• [Your task] Give an exact copy of the data that follows, but none of its pictures.

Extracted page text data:
Segment Open
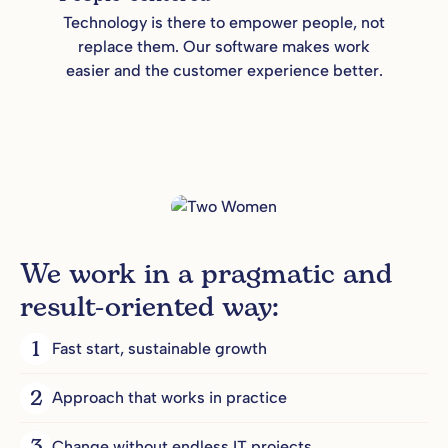
Technology is there to empower people, not
replace them. Our software makes work
easier and the customer experience better.
We work in a pragmatic and
result-oriented way:
1
Fast start, sustainable growth
2
Approach that works in practice
Change without endless IT projects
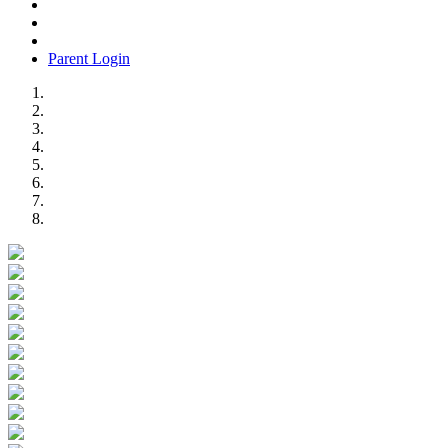
Parent Login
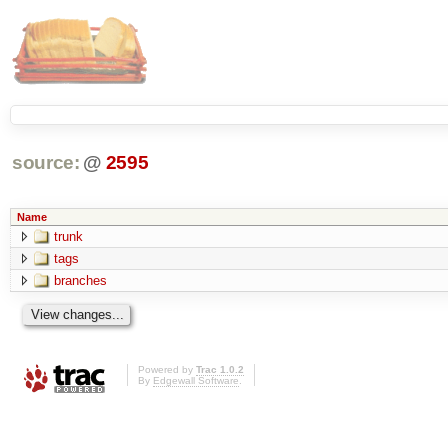
source:
@
2595
Name
trunk
tags
branches
Powered by
Trac 1.0.2
By
Edgewall Software
.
Segment Closed
• [Task response]
Technology is there to empower people, not
replace them. Our software makes work
easier and the customer experience better.
We work in a pragmatic and
result-oriented way:
1
Fast start, sustainable growth
2
Approach that works in practice
Change without endless IT projects
Parent Login
source:
@
2595
Name
trunk
tags
branches
Powered by
Trac 1.0.2
By
Edgewall Software
.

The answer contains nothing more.